Les participants du groupe «conscient» ont pris plus de temps pour apprendre à avoir peur du visage particulier, mais leur appréhension a augmenté au fil du temps – c’est-à-dire, au cours des tests successifs, ils ont redoublé de peur chaque fois qu’ils voyaient le visage le choc.

Les participants qui étaient considérés comme «inconscients» de la menace du danger (parce qu’ils voyaient l’image distrayante) donnaient toujours une réponse de peur chaque fois qu’on leur montrait le visage qui était parfois accompagné du choc, mais leur peur apprenait rapidement être oublié – c’est-à-dire, ils ont donné la plus grande réponse de peur lors des premières occasions de voir le visage mais moins de réponse dans les tests suivants.

Comment les chercheurs ont-ils interprété les résultats?

Les chercheurs concluent que le fait d’être conscient d’une menace peut atténuer les réactions de peur initiales et que le fait de ne pas être conscient d’une menace peut d’abord intensifier la réaction de peur.

L’un des chercheurs, le Dr David Carmel de l’Université d’Edimbourg, dit: « Comme Spider-Man, il se trouve que les gens peuvent avoir peur de quelque chose, ou peuvent sentir que quelque chose est dangereux, sans jamais savoir ce que c’est. Il a poursuivi en disant: « Ce qui est intéressant, c’est que nous avons découvert que l’apprentissage subconscient se produit plus rapidement, mais qu’il est également oublié plus rapidement. »

En outre, le Dr Carmel a déclaré que les résultats aideront les personnes souffrant d’anxiété à faire face à leurs peurs et à anticiper les problèmes avant qu’ils ne surviennent.

Conclusion

L’étude a révélé que les personnes du groupe «consciemment inconscientes» qui avaient des images lumineuses qui les distrayaient de quel visage étaient parfois accompagnées d’un choc, donnaient toujours une réponse «peur» chaque fois qu’on leur montrait ce visage.
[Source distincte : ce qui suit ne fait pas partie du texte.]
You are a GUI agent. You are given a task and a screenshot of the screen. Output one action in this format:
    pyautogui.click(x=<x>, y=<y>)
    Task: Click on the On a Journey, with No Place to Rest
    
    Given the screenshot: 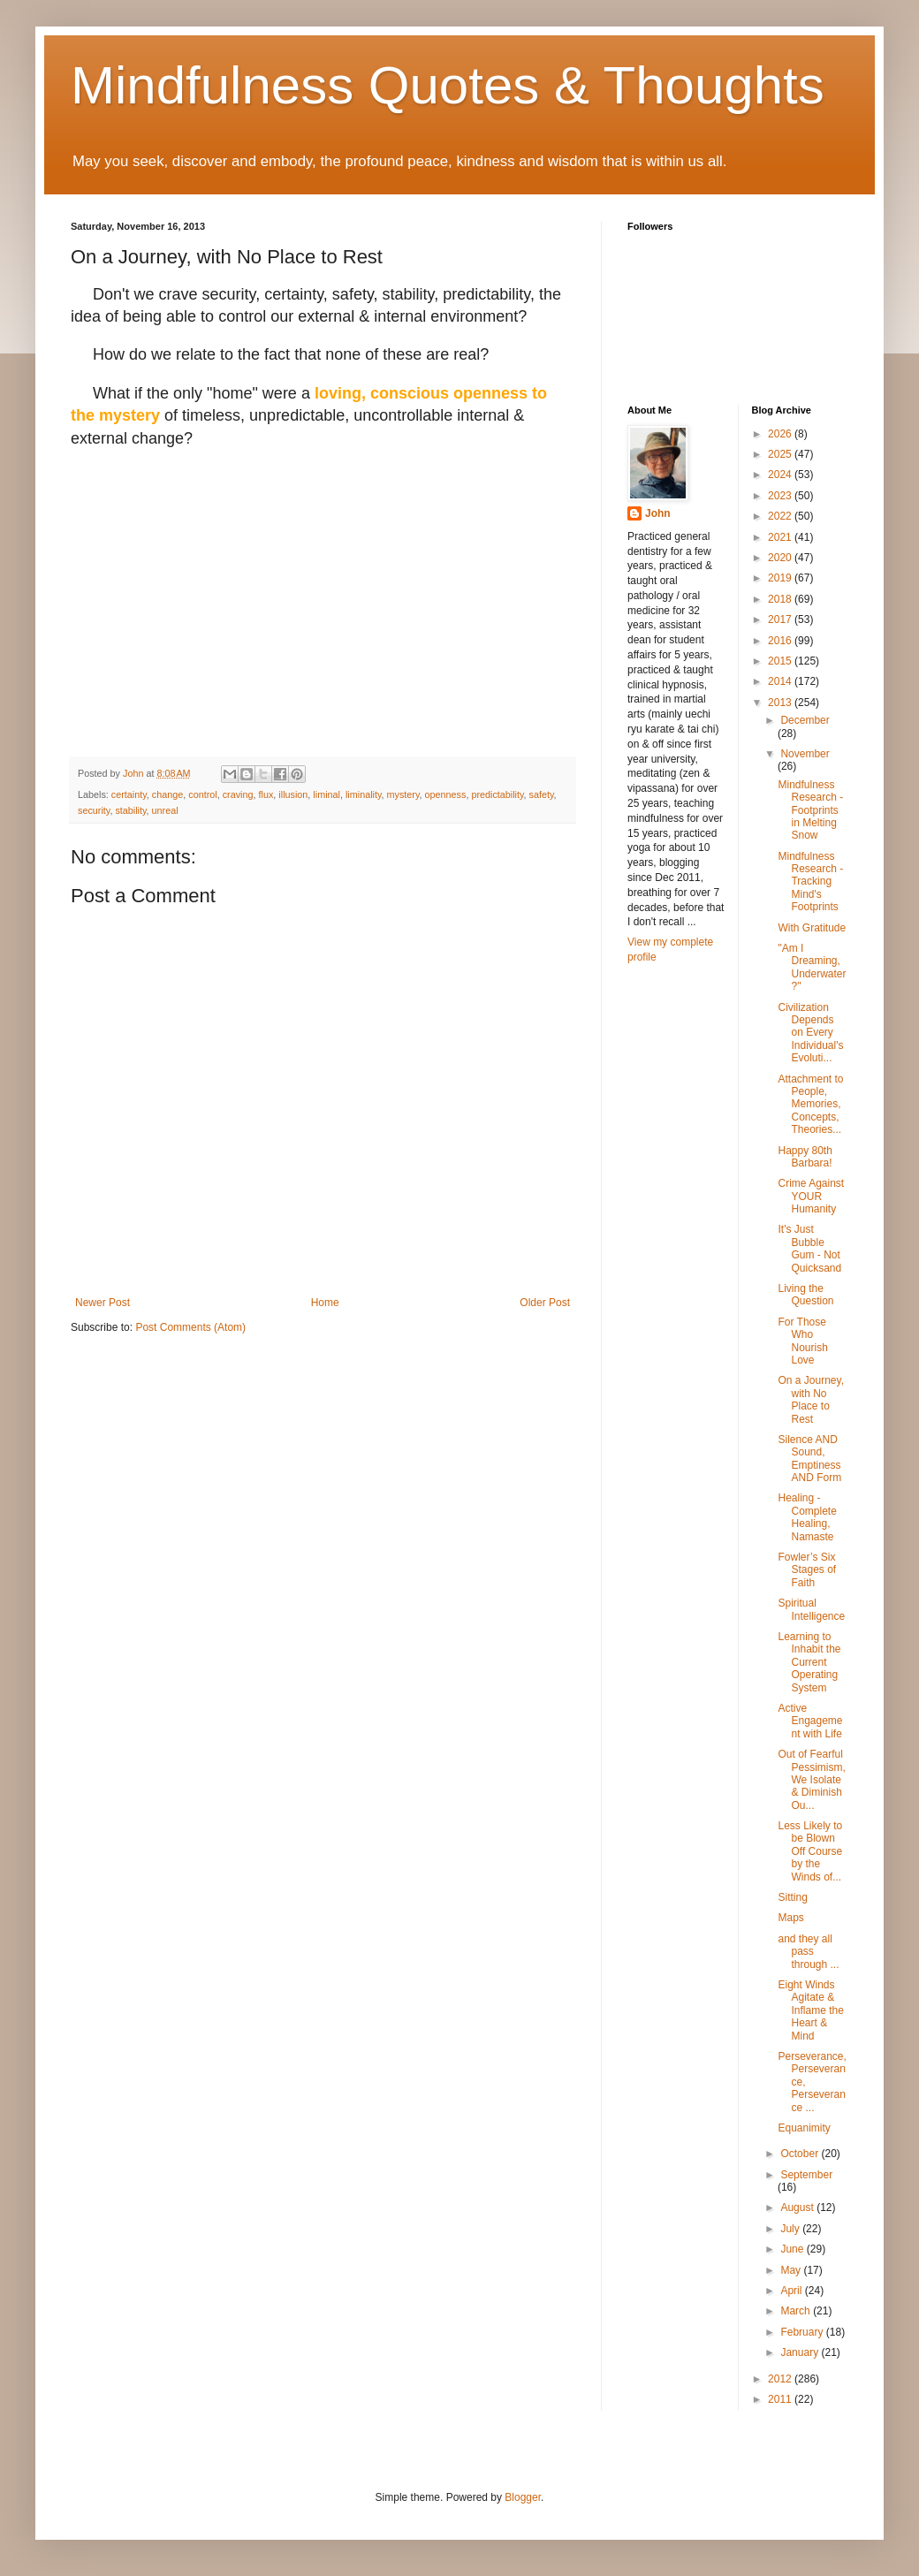 What is the action you would take?
    pyautogui.click(x=810, y=1399)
Cela suggère qu’ils répondent toujours à une menace même lorsqu’ils ne sont pas «conscients» qu’il y en a un.

Cette petite étude peut en outre fournir une compréhension scientifique autour du conditionnement de la peur conscient et non-conscient. Cependant, ce scénario très expérimental signifie qu’il est difficile de tirer plus de conclusions, et il n’est pas clair si ces résultats seraient représentatifs de la population générale dans les situations de peur de la vie réelle.